RECORDS SUPPLIED:
========================================================================
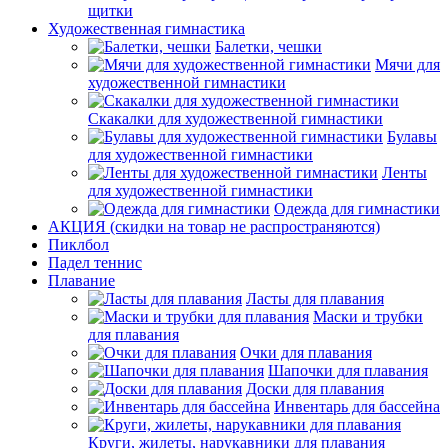
щитки
Художественная гимнастика
Балетки, чешки
Мячи для
художественной гимнастики
Скакалки для художественной гимнастики
Булавы
для художественной гимнастики
Ленты
для художественной гимнастики
Одежда для гимнастики
АКЦИЯ (скидки на товар не распространяются)
Пиклбол
Падел теннис
Плавание
Ласты для плавания
Маски и трубки
для плавания
Очки для плавания
Шапочки для плавания
Доски для плавания
Инвентарь для бассейна
Круги, жилеты, нарукавники для плавания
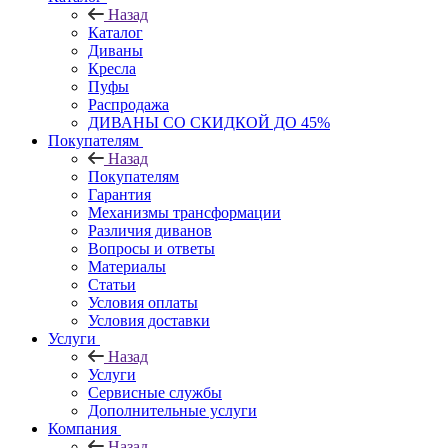
Назад
Каталог
Диваны
Кресла
Пуфы
Распродажа
ДИВАНЫ СО СКИДКОЙ ДО 45%
Покупателям
Назад
Покупателям
Гарантия
Механизмы трансформации
Различия диванов
Вопросы и ответы
Материалы
Статьи
Условия оплаты
Условия доставки
Услуги
Назад
Услуги
Сервисные службы
Дополнительные услуги
Компания
Назад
========================================================================
EXERCISE DESCRIPTION:
One line contains "Различия диванов". Return that line and every later line through the end of the listing above, exactly, and nothing else.

ANSWER BOX:
Различия диванов
Вопросы и ответы
Материалы
Статьи
Условия оплаты
Условия доставки
Услуги
Назад
Услуги
Сервисные службы
Дополнительные услуги
Компания
Назад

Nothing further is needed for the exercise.